» WHAT THE TASK REQUIRES: Nothing but the line with "характеристик и т. д." and the lines after it, through the end of the records below, is to be repeated, exactly as it is.
::::::::::
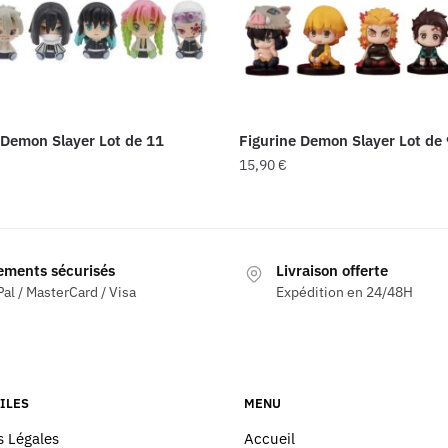
 Demon Slayer Lot de 11
Figurine Demon Slayer Lot de 
15,90
€
ements sécurisés
Livraison offerte
al / MasterCard / Visa
Expédition en 24/48H
ILES
MENU
 Légales
Accueil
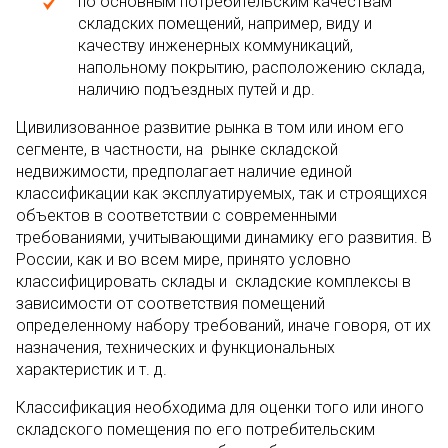
по основным потребительским качествам
складских помещений, например, виду и
качеству инженерных коммуникаций,
напольному покрытию, расположению склада,
наличию подъездных путей и др.
Цивилизованное развитие рынка в том или ином его
сегменте, в частности, на рынке складской
недвижимости, предполагает наличие единой
классификации как эксплуатируемых, так и строящихся
объектов в соответствии с современными
требованиями, учитывающими динамику его развития. В
России, как и во всем мире, принято условно
классифицировать склады и складские комплексы в
зависимости от соответствия помещений
определенному набору требований, иначе говоря, от их
назначения, технических и функциональных
характеристик и т. д.
Классификация необходима для оценки того или иного
складского помещения по его потребительским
::::::::::
» EXERCISE OUTPUT:
характеристик и т. д.
Классификация необходима для оценки того или иного
складского помещения по его потребительским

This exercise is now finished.